History

The horrors of the 1930s and 40s seem far more than a lifetime away. But they aren’t. Accompanied by the flicker of black and white, the terrifying demagogues of the 20th century now seem like exaggerated fiction. But they weren’t.

In his Ethics, Dietrich Bonhoeffer describes the era:

“Rarely perhaps has any generation shown so little interest in any kind of theoretical or systematic ethics. The academic question of a system of ethics seems to be of all questions the most superfluous. 

The reason for this is not to be sought in any supposed ethical indifference on the part of our period. On the contrary it arises from the fact that our period, more than any earlier period in the history of the west, is oppressed by a superabounding reality of concrete ethical problems. 

It was otherwise when the established orders of life were still so stable as to leave room for no more than minor sins of human weakness, sins which generally remained hidden, and when the criminal was removed as abnormal from the horrified or pitying gaze of society. In these conditions ethics could be an interesting theoretical problem.

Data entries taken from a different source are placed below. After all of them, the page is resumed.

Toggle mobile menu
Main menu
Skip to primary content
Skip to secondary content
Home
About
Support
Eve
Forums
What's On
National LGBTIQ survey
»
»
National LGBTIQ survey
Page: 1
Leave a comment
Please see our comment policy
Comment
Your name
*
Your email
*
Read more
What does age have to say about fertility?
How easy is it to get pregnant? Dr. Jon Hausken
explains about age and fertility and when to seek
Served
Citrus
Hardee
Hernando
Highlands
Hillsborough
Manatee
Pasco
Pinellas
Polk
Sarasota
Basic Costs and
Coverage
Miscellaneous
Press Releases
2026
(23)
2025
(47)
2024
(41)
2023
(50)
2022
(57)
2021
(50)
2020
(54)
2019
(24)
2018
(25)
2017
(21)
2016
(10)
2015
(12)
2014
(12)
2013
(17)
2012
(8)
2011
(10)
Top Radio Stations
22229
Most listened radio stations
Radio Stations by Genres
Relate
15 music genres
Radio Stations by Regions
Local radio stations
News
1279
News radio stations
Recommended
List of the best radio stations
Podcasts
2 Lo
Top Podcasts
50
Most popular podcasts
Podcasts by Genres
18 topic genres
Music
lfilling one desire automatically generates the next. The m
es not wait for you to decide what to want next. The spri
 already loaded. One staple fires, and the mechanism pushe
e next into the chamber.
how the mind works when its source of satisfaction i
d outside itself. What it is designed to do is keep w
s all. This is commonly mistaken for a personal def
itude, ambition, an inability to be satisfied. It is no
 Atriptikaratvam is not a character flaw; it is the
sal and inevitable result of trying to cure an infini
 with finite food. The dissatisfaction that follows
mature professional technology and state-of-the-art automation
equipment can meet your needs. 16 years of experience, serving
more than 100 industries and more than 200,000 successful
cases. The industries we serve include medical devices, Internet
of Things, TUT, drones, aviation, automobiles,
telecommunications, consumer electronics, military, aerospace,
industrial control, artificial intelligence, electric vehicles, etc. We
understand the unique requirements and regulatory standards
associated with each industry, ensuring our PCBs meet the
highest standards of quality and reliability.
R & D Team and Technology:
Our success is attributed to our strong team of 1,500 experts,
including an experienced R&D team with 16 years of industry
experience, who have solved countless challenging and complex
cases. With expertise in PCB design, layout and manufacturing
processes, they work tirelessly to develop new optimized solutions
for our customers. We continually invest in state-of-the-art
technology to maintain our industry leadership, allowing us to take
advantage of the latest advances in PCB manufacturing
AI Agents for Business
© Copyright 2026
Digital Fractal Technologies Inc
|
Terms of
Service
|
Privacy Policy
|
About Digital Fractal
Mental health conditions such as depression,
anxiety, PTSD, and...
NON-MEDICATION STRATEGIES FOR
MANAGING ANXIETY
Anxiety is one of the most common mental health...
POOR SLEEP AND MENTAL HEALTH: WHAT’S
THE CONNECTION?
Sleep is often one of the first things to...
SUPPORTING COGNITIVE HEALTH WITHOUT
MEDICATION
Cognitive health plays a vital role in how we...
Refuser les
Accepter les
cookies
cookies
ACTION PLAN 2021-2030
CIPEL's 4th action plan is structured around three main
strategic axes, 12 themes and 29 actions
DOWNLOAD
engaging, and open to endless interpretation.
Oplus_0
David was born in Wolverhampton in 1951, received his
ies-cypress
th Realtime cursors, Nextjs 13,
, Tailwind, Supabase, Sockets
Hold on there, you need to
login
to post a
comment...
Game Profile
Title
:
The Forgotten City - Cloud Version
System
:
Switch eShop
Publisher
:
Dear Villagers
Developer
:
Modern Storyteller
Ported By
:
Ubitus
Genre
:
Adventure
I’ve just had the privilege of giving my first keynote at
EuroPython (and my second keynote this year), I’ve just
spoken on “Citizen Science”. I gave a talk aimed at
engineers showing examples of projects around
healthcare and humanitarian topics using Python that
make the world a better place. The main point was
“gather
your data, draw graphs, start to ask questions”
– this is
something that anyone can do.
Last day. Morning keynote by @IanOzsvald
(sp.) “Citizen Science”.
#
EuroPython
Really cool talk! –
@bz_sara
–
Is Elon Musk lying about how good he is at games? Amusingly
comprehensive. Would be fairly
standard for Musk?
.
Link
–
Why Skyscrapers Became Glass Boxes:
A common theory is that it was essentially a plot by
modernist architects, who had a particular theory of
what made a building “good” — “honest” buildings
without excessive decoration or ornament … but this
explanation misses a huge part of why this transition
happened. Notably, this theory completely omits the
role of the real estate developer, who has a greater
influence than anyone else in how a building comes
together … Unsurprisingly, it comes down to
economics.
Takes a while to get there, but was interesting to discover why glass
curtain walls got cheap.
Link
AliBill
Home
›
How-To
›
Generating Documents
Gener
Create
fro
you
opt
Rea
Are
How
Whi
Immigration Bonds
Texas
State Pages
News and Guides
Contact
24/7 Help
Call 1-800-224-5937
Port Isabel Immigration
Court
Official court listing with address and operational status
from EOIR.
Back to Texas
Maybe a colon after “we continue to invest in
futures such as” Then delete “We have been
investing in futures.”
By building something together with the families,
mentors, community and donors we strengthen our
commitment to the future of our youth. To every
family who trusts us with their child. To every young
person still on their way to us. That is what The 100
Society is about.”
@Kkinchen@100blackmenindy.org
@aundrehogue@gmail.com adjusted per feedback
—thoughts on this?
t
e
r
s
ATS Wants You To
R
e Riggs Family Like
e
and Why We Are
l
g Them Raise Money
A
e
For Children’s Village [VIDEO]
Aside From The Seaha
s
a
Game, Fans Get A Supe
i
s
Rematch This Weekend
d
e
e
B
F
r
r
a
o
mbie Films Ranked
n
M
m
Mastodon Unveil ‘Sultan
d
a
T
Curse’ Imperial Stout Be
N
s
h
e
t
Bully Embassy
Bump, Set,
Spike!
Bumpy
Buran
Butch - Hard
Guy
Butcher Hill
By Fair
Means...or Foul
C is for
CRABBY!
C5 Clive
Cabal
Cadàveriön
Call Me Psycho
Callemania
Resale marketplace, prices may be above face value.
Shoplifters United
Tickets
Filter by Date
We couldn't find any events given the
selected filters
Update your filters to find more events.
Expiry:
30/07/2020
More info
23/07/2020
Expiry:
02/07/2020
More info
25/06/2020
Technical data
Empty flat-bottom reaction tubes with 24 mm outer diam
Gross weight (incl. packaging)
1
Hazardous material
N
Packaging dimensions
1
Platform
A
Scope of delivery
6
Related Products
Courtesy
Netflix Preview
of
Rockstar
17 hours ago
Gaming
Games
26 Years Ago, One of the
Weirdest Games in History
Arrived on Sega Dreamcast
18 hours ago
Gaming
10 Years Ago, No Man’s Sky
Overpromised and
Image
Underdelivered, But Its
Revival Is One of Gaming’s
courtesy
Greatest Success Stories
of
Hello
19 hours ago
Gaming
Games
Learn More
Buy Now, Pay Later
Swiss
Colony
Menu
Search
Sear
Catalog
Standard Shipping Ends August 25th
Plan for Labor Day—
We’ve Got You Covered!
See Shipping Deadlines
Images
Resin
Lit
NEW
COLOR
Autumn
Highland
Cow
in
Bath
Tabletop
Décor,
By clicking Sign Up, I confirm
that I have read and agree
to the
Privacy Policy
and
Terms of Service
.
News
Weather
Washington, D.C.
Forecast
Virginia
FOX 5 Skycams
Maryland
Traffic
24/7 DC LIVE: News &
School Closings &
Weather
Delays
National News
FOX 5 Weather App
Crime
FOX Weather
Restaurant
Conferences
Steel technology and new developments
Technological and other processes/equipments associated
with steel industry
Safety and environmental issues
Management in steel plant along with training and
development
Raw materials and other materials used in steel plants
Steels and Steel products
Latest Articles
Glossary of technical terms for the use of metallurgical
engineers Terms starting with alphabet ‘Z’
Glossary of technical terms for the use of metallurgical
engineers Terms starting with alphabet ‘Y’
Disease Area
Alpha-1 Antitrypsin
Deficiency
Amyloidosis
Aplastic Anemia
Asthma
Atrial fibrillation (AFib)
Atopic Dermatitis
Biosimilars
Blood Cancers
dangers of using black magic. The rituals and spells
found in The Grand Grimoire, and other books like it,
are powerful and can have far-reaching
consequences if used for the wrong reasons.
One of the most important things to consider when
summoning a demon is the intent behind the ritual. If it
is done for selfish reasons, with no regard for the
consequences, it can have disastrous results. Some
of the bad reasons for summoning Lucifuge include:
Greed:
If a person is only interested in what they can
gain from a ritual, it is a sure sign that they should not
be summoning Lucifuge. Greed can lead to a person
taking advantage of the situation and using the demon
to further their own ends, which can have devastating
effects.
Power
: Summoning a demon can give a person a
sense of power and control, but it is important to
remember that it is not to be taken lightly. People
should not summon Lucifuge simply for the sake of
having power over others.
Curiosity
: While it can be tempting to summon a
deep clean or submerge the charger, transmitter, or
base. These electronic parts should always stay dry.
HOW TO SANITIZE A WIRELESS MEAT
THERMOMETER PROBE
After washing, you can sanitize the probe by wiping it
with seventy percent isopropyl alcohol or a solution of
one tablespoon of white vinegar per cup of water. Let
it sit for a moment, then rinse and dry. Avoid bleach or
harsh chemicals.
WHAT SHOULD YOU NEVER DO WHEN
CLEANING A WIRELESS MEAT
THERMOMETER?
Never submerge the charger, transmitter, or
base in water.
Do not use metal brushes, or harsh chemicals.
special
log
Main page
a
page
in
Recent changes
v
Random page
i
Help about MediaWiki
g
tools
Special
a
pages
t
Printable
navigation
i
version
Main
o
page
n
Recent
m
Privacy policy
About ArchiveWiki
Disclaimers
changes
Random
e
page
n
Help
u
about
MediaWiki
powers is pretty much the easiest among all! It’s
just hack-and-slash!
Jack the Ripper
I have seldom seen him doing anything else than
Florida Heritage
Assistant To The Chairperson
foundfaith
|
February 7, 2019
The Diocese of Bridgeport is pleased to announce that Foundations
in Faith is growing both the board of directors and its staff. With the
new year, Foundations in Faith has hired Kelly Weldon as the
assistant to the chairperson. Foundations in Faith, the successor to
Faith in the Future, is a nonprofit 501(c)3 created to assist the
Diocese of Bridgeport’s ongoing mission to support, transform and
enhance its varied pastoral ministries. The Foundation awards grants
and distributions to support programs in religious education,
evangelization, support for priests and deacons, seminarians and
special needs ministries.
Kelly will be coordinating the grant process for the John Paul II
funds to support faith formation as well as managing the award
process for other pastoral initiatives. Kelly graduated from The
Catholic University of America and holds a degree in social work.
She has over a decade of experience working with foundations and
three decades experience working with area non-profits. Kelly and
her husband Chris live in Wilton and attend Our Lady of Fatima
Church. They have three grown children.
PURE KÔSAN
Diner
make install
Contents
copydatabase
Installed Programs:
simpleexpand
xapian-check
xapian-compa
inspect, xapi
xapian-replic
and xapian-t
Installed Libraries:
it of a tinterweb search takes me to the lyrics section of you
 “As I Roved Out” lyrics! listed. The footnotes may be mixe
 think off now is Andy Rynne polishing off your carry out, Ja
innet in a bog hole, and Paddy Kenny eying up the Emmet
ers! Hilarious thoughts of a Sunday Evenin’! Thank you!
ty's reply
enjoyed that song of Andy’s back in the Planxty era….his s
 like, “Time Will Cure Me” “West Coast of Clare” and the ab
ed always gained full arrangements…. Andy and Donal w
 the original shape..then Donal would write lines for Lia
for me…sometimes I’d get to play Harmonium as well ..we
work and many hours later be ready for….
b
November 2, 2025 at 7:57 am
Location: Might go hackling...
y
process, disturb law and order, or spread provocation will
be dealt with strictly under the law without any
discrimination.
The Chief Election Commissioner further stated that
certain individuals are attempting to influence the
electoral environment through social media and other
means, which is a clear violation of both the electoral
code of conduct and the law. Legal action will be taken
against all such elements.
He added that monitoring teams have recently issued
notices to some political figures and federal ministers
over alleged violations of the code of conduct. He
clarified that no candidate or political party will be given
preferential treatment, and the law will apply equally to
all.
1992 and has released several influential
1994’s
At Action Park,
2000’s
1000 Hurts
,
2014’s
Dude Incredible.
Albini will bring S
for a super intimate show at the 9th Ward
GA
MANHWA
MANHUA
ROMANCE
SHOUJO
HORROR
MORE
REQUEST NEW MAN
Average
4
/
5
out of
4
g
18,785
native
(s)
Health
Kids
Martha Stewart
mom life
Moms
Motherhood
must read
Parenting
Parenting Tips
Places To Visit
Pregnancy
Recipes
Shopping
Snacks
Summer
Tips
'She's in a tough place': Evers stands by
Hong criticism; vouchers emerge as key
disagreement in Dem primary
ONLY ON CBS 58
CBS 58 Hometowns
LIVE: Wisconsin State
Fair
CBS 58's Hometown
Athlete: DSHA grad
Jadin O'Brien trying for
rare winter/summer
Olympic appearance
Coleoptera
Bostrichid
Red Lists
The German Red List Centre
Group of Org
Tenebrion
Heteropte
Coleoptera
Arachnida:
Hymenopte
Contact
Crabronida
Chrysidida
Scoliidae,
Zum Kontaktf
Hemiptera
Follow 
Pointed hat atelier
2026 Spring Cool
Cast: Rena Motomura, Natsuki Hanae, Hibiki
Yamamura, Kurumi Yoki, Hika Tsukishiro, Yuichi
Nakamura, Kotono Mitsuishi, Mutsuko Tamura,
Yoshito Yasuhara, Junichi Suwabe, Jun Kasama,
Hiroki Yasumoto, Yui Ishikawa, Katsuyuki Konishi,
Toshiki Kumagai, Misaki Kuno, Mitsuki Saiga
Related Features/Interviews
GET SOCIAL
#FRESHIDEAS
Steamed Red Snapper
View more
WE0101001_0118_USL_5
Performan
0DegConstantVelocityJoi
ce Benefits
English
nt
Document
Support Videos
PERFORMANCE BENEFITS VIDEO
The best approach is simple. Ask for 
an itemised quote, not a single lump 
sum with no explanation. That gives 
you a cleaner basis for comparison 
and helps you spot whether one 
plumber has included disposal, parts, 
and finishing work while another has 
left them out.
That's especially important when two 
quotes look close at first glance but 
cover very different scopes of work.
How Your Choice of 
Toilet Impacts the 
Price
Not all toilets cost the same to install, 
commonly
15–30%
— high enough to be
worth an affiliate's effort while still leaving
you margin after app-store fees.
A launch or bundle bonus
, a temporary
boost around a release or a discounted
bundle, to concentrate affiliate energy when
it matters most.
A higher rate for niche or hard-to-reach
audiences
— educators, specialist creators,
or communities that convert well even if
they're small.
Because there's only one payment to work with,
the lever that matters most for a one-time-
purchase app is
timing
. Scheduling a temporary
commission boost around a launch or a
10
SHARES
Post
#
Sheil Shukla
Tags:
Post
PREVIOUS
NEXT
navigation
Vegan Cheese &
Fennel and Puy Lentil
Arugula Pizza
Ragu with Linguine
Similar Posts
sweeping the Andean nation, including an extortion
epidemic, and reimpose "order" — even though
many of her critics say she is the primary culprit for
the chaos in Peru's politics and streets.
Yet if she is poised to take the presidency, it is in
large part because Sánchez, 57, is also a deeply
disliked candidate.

Today there are once more villains and saints, and they are not hidden from the public view. Instead of the uniform greyness of the rainy day we now have the black storm-cloud and the brilliant lightning flash. The outlines stand out with exaggerated sharpness. Reality lays itself bare. Shakespeare’s characters walk in our midst.”

But lest we be complacent about a world which seems long gone, a few pages later Bonhoeffer describes the nature of the tyrant:

“For the tyrannical despiser of men, popularity is the token of the highest love of mankind. His secret profound mistrust for all human beings he conceals behind words stolen from a true community. 

In the presence of a crowd he professes to be one of their number, and at the same time he sings his own praises with the most revolting vanity and scorns the rights of every individual. 

He thinks people stupid and they become stupid. He thinks them weak, and they become weak. He thinks them criminal and they become criminal. His most sacred earnestness is a frivolous game. His hearty and worthy solicitude is the most impudent cynicism. 

In his profound contempt for his fellow-men he seeks the favour of those he despises, and the more he does so the more certainly he promotes the deification of his own person by the mob.”

Chilling. As it was, so it threatens to be again; history has a bad habit of repeating itself if we don’t learn from it.